╭─ Provided records

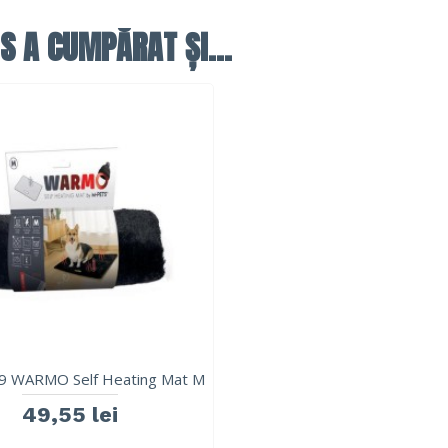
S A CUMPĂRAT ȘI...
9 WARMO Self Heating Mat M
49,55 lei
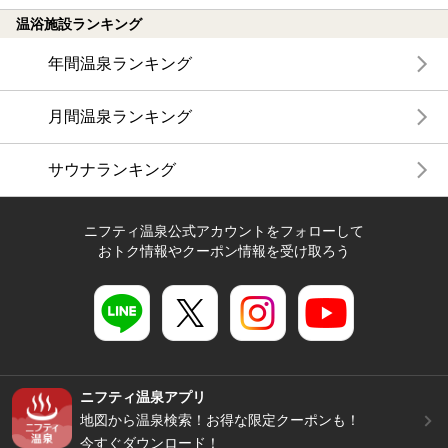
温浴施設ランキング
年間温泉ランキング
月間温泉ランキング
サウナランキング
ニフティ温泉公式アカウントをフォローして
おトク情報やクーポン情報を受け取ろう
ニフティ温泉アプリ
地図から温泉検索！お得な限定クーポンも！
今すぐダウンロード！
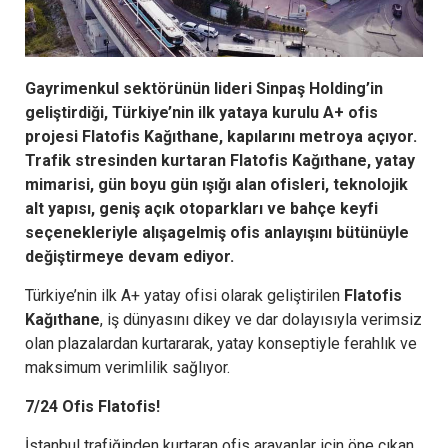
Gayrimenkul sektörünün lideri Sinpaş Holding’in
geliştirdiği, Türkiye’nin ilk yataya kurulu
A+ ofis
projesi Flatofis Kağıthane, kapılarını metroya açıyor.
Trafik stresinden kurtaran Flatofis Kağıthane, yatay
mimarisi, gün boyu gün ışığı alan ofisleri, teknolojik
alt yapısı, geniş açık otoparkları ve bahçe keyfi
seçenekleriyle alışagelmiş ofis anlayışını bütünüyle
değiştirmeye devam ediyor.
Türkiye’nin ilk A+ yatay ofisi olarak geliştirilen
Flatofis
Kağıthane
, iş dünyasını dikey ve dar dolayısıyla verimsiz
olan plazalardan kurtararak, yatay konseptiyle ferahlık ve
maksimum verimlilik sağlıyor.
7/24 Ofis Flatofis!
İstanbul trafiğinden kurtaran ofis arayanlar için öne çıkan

╰─
╭─ Provided records

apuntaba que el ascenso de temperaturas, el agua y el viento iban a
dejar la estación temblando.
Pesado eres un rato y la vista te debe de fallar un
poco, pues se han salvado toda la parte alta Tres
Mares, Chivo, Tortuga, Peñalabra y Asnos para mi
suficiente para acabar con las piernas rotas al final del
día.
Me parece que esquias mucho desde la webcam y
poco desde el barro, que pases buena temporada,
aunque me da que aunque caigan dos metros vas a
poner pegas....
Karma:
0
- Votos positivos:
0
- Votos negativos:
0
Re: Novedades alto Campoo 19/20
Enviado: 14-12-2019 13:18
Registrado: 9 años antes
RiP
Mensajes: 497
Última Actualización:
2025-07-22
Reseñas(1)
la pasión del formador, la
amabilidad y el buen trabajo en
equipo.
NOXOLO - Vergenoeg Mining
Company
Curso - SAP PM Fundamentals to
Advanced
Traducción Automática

╰─
╭─ Provided records

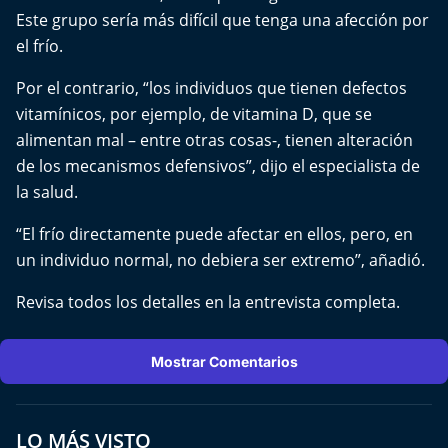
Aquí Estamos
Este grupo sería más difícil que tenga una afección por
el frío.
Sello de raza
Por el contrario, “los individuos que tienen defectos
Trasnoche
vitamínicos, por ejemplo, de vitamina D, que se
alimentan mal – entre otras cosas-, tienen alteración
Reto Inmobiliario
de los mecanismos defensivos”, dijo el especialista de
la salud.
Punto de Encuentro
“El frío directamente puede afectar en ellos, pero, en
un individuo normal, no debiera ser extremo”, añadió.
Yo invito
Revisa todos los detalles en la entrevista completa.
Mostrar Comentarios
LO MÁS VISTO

╰─

- _What to work on_:
The reply must be a number and nothing more: the count of lines above that contain the word "para".

- _Exercise solution_:
2